Please note: This master’s thesis presentation will be given online.
Egill Gudmundsson, Master’s candidate
David R. Cheriton School of Computer Science
Supervisor: Professor Olga Vechtomova
Neural networks are a popular choice of models for the purpose of text generation. Variational autoencoders have been shown to be good at reconstructing text and generating novel text. However, controlling certain aspects of the generated text (e.g., length, semantics, cadence) has proven a more difficult task. The objectives of disentanglement and controlled text generation have thus become areas of interest, with various approaches depending on the aspects we desire to control.
In this work we study controllable generation of lyric text based on semantic and phonetic criteria.

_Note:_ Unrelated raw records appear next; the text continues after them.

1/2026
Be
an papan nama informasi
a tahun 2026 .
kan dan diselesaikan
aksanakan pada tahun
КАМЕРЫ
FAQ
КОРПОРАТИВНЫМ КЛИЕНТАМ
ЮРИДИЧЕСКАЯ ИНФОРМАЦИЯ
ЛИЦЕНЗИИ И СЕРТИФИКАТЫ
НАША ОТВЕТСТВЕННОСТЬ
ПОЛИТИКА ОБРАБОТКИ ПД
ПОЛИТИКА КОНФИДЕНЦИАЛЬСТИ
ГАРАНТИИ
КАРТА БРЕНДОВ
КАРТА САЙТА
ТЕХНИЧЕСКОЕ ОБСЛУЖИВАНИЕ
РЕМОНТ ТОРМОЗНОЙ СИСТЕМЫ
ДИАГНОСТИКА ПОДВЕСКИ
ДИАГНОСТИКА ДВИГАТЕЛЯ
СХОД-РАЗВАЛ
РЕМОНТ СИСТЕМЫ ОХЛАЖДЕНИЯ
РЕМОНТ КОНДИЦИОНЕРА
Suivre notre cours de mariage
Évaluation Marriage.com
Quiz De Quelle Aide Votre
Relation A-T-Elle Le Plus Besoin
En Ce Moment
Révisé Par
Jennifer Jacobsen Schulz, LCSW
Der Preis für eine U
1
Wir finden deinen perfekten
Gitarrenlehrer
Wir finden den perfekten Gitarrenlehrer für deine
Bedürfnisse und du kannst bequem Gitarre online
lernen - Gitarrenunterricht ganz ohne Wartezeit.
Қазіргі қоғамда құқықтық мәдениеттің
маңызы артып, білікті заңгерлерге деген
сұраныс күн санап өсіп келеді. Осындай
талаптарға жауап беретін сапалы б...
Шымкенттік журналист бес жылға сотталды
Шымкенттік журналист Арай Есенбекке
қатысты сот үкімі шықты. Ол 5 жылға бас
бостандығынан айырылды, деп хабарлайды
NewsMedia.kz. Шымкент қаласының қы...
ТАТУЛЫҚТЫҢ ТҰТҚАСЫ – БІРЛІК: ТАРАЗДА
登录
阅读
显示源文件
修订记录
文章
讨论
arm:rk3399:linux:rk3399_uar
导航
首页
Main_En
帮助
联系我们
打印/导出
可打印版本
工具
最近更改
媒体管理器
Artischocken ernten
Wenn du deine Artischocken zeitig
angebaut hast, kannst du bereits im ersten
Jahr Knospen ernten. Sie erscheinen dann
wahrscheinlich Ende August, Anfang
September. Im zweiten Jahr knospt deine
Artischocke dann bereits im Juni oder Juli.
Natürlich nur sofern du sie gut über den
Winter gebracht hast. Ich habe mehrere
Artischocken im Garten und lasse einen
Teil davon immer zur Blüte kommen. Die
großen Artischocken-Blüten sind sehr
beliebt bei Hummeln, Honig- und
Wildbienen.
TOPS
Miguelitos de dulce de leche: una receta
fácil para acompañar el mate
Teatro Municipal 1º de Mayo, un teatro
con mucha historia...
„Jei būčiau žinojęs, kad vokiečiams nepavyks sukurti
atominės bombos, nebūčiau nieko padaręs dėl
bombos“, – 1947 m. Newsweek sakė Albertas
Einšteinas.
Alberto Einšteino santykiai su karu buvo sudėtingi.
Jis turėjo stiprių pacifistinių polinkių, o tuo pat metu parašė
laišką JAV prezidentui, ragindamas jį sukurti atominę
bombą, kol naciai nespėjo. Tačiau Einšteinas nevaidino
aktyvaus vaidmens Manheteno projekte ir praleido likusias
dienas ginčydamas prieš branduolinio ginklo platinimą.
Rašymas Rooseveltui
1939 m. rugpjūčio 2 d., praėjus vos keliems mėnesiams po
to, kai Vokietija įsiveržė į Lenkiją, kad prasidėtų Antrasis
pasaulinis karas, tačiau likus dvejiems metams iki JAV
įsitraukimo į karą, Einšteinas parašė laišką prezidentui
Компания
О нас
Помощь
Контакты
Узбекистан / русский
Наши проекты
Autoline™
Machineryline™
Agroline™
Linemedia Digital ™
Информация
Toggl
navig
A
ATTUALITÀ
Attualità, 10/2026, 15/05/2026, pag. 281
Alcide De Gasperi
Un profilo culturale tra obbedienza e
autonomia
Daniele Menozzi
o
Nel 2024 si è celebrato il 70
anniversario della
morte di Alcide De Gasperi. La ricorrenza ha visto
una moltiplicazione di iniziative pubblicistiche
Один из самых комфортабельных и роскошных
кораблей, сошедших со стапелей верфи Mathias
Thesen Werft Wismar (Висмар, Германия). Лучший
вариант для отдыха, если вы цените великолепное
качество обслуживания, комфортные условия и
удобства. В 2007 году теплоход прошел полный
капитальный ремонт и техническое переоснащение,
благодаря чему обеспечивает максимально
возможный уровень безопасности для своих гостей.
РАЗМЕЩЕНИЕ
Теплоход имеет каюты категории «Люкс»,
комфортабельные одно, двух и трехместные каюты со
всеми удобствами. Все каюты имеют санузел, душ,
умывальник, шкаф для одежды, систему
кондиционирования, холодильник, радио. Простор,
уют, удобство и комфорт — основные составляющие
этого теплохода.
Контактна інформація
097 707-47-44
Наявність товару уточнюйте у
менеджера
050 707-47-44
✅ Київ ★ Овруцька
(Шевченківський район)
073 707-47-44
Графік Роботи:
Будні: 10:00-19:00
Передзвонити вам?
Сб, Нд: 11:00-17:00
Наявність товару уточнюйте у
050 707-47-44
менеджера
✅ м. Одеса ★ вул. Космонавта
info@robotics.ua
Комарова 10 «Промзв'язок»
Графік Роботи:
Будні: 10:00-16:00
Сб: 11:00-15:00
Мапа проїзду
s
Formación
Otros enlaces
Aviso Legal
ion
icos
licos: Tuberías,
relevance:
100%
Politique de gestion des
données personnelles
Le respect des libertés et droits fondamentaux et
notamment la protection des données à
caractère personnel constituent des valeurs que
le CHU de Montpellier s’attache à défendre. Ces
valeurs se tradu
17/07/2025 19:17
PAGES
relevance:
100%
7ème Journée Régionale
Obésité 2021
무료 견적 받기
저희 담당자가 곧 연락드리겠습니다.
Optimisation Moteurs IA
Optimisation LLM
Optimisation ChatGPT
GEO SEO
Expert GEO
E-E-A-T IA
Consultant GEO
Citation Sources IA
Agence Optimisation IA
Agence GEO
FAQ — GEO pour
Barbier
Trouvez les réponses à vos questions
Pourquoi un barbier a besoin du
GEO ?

The phonetic information takes the form of generalized phonetic patterns. A Bag-of-Words Variational Autoencoder (VAE) extracts and models the semantic information, while a phonetic pattern VAE handles the phonetic information. Each uses several regularization techniques for its respective latent space and the information from each is fed to a lyrics decoder to generate novel lyric lines that would satisfy both the Bag-of-Words and phonetic constraints.
The experiments show that our model can learn to reconstruct phonetic patterns extracted from text and use them with the Bag-of-Words representations to reconstruct the original lyric lines. Together, the learned representations of phonetic patterns and Bag-of-Words constraints can be used to generate new lyrics.